• Goal of the exercise: Although the records contain pictures, only their text should be repeated, exactly as it stands.

===== Exercise data =====

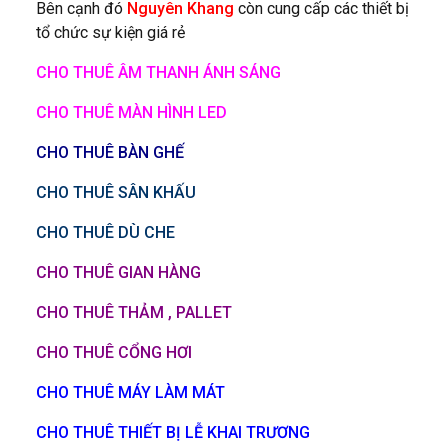
Bên cạnh đó
Nguyên Khang
còn cung cấp các thiết bị
tổ chức sự kiện giá rẻ
CHO THUÊ ÂM THANH ÁNH SÁNG
CHO THUÊ MÀN HÌNH LED
CHO THUÊ BÀN GHẾ
CHO THUÊ SÂN KHẤU
CHO THUÊ DÙ CHE
CHO THUÊ GIAN HÀNG
CHO THUÊ THẢM , PALLET
CHO THUÊ CỔNG HƠI
CHO THUÊ MÁY LÀM MÁT
CHO THUÊ THIẾT BỊ LỄ KHAI TRƯƠNG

=====

• Exercise response:
Bên cạnh đó
Nguyên Khang
còn cung cấp các thiết bị
tổ chức sự kiện giá rẻ
CHO THUÊ ÂM THANH ÁNH SÁNG
CHO THUÊ MÀN HÌNH LED
CHO THUÊ BÀN GHẾ
CHO THUÊ SÂN KHẤU
CHO THUÊ DÙ CHE
CHO THUÊ GIAN HÀNG
CHO THUÊ THẢM , PALLET
CHO THUÊ CỔNG HƠI
CHO THUÊ MÁY LÀM MÁT
CHO THUÊ THIẾT BỊ LỄ KHAI TRƯƠNG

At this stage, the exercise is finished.